● **Work instruction**
Copy each record exactly as it reads, leaving out any pictures it holds.

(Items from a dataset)
* * * * *
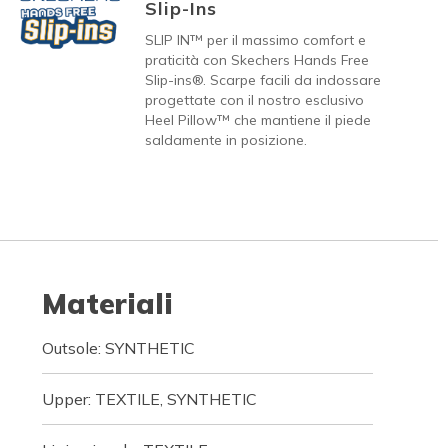
Slip-Ins
SLIP IN™ per il massimo comfort e
praticità con Skechers Hands Free
Slip-ins®. Scarpe facili da indossare
progettate con il nostro esclusivo
Heel Pillow™ che mantiene il piede
saldamente in posizione.
Materiali
Outsole: SYNTHETIC
Upper: TEXTILE, SYNTHETIC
* * * * *
● **Solution for this task**
Slip-Ins
SLIP IN™ per il massimo comfort e
praticità con Skechers Hands Free
Slip-ins®. Scarpe facili da indossare
progettate con il nostro esclusivo
Heel Pillow™ che mantiene il piede
saldamente in posizione.
Materiali
Outsole: SYNTHETIC
Upper: TEXTILE, SYNTHETIC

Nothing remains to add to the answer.